Since liability does not transfer, even if any such arrangements are made, CCGs should carefully consider what contractual liability they wish to place on CSUs for the decisions they make. CCGs do not want to be left exposed to poor decision making by CSUs. At the same time, it should be considered whether imposing unduly onerous terms may result in the commissioning board refusing the request altogether.
In addition, we do not know what regulations may be made under subsection 2, restricting delegation to the board. It is possible that given the purpose of the NHS reforms is to promote and facilitate local commissioning decision making, regulations will be made which stipulate that some CCG functions, eg continuing care functions or individual funding request functions, cannot be delegated to the board or CSUs. After all, CSUs are meant to be commissioning support organisations, not commissioners.
‘Our view is it is unlikely that the commissioning board will accept delegation to CSUs of continuing care decisions’
Also, in the case of continuing healthcare, the board is the reviewing authority for appeals against most commissioner decisions to refuse care and so it may not want to assume responsibility for making the first tier decisions on behalf of the CCG as well. Further, is it not a bit of an admission of incapacity or incompetence for a newly authorised group to immediately ask the board to perform one of its key functions?

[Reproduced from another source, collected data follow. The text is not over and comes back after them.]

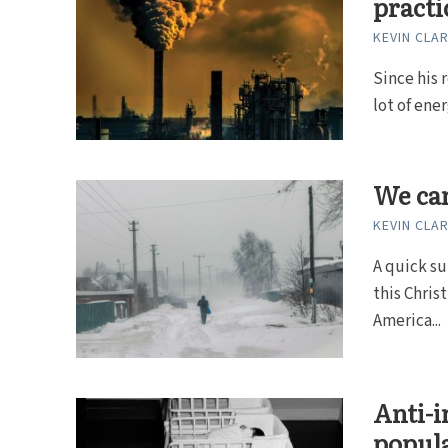
practi
KEVIN CLA
Since his 
lot of ene
We can
KEVIN CLA
A quick su
this Chris
America...
Anti-i
popula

Our view is it is unlikely that the commissioning board will accept delegation to CSUs of continuing care decision making functions and we think CCGs will need to retain these for themselves.

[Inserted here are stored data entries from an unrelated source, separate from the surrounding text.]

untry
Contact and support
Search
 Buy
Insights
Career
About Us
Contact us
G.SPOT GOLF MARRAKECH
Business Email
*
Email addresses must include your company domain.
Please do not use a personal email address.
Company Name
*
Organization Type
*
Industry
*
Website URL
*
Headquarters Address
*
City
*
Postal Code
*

Therefore they will need to retain a continuing care lead or panel with the requisite knowledge and experience who formally makes decisions to undertake full assessments and reviews and to accept or reject multidisciplinary team recommendations as to eligibility.
The person or panel should be more than a “rubber stamp” and capable of exercising authority to challenge recommendations made by any commissioning support organisation and to send cases back for further work where required.
When CSUs are detached from the board
The current expectation is that for the next 18 months at least CSUs will continue to be hosted by the NHS Commissioning Board. Even if the board does accept CCG requests to perform care decision making functions, it must not be forgotten that CSUs are expected to make the transition from statutory bodies to “free standing enterprises” in that period and, as such, may well become independent, non-NHS bodies.
The intention is to establish a market in commissioning services from which CCGs will be able to buy in the support services they require. Once that happens they will leave the board and, unless the board retains the capacity to exercise CCG functions on request, it is likely that all group functions will have to go back to CCGs.
An earlier version of this article was published on 10 December 2012.